Below is a concept that captures CH4 and uses it to:

1) add ice under an icesheet

2) leave a trail of bioavailable liquid bicarbonates as an exhaust 

Continuous-Flow Sub-Ice Geoengineering & Carbon Mitigation Infrastructure (CSI)


I. Executive Summary

The Cryo-Sequestration Infrastructure (CSI) represents a highly optimized, continuous-flow marine geoengineering system deployed directly beneath melting polar ice sheets. By pairing localized hydrodynamic extraction with immediate electrochemical utilization.
The vehicle mitigates climate acceleration by intercepting a hyper-potent greenhouse liability—sub-ice gaseous and dissolved methane (CH₄)—and routing it directly into high-efficiency fuel cells. The resulting electricity powers an immediate, high-volume sea-ice manufacturing system. The process completely avoids open thermal combustion byproducts, operates without external energy inputs, and outputs a highly bio-available trailing bicarbonate (HCO₃⁻) plume that actively fertilizes the polar marine ecosystem.

II. Structural & Mechanical Architecture

[========= JAGGED SUB-ICE POROUS CANOPY / BRINE CHANNELS =========]
  ^      ^      ^      ^      ^      ^      ^      ^      ^      ^      ^
  =========================================================================
  [             VACUUM SHEET / HYDRODYNAMIC MEMBRANE INTERFACE            ]
  =========================================================================
      <<-- [WATER DISPLACED OUT]                  [WATER DISPLACED OUT] -->>

     |                                                                 |
 [4m x 30m TRACTION TANK] <-- [ULTRA-LOW PROFILE CENTRAL CORE] --> [4m x 30m TRACTION TANK]
 (Internal SOFC & Gearbox)            (CCM Power & Control)         (Internal SOFC & Gearbox)
The vehicle utilizes an ultra-low-profile, pancaked horizontal blueprint to maximize stability, minimize drag, and maintain continuous mechanical interface with the erratic under-ice canopy:
  • Self-Contained Traction Devices: Locomotion is driven by twin, parallel 4m × 30m helical screw tanks. These cylinders function as the primary traction devices, biting directly into the bottom of the sea ice. By enclosing high-torque electric drivetrains and Solid Oxide Fuel Cells (SOFC) entirely inside the hollow structural pontoons, the vehicle eliminates external mechanical vulnerabilities.
  • The Vacuum Sheet (Hydrodynamic Membrane): Stretched directly between the two massive traction rollers is a heavy-duty polymer vacuum membrane that hugs the ice surface. The outward rotation of the helical screws continuously displaces boundary-layer seawater away from the chassis. Because the upper boundaries are sealed against the ice sheet, this displacement generates a continuous, localized hydrodynamic vacuum directly under the catchment membrane.
  • Pancaked Hull Dynamics: By eliminating internal chemical reactor tanks, the vehicle’s central core is flattened to a minimum cross-section. The natural buoyancy of the hollow traction cylinders focuses an upward force that presses the vacuum sheet and freezing plenums firmly against the ice canopy.

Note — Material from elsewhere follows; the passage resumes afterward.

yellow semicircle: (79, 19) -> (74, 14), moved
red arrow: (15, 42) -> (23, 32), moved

III. The Thermodynamic Continuous-Flow Loop

The platform functions as a direct, continuous-flow thermodynamic engine, bypassing the need for chemical promoters (amino acids), storage pistons, or batch-cycling downtime.
[Vacuum-Stripped Methane] ──> [Solid Oxide Fuel Cell] ──> [60% Net Electricity] ──> [Vapor-Chiller Loop (3.0 COP)]
                                     │                                                      │
                                     ▼                                                      ▼
                             [Pure CO2 Stream]                              [Active Seawater Freezing]
                                     │                                                      │
                                     ▼                                                      ▼
                         [Venturi Dissolution]                              [1,080 m³/hr Structural Ice]
                                     │
                                     ▼
                     [Trailing Bicarbonate Bloom]

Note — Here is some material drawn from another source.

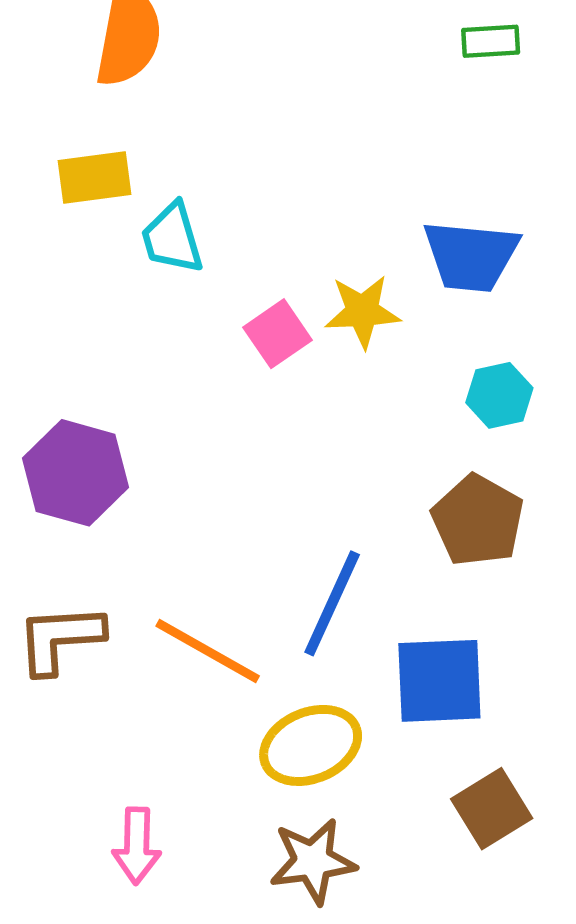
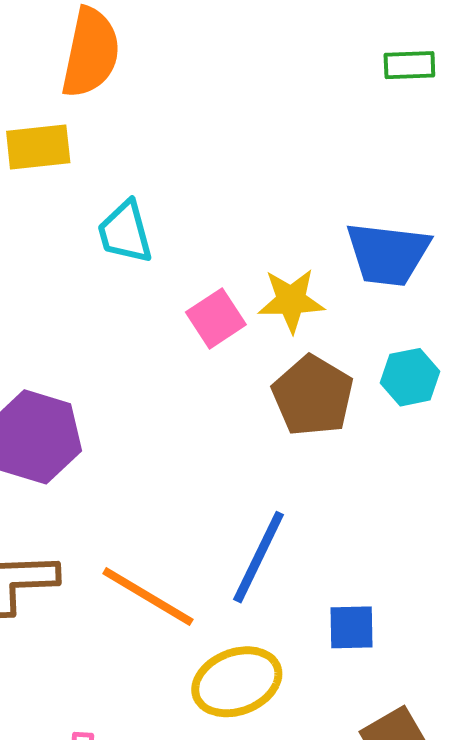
yellow rectangle: (95, 178) -> (38, 147), moved
brown pentagon: (478, 520) -> (313, 396), moved
blue square: (439, 681) -> (352, 627), size x0.6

1. Direct Hydrodynamic Methane Extraction

The negative pressure zone generated beneath the vacuum sheet strips methane seamlessly out of the marine environment:
  • Aqueous Gas Stripping: Lowering the localized pressure reduces the solubility threshold of the ultra-cold boundary-layer seawater, forcing dissolved methane to instantly effervesce out of solution as free gas bubbles.
  • Crevice Evacuation: The constant suction draws trapped methane pockets out of deep micro-fissures and porous brine channels within the ice sheet canopy.

2. Immediate Electrochemical Power Generation

Extracted methane gas is filtered and routed directly into the internal Solid Oxide Fuel Cells (SOFC). Operating at 60% electrical efficiency, the fuel cells oxidize the methane electrochemically, producing instant power while generating zero soot, particulates, or destructive nitrous oxides ($\text{NO}_x$).

3. Continuous Cryo-Ice Manufacturing

  1. Chiller Matrix Input: 100% of the generated electrical energy is fed straight into high-efficiency vapor-compression chiller loops (Systemic COP: 3.0).
  2. Instantaneous Freezing: The chillers continuously extract thermal energy from the ambient seawater, achieving a highly efficient conversion ratio:
    $$\mathbf{1\text{ m}^3\text{ of Methane Gas Captured} \longrightarrow 0.2\text{ m}^3\text{ of Thickened Sea Ice}}$$
  3. Hydrostatic Slush Extrusion: The trailing edge of the vacuum membrane is chilled and continuously squeeze and push the freshly manufactured external ice slush upward, locking it directly into the sub-ice interaction zone to build 1,080 m³ of dense structural ice mass per hour.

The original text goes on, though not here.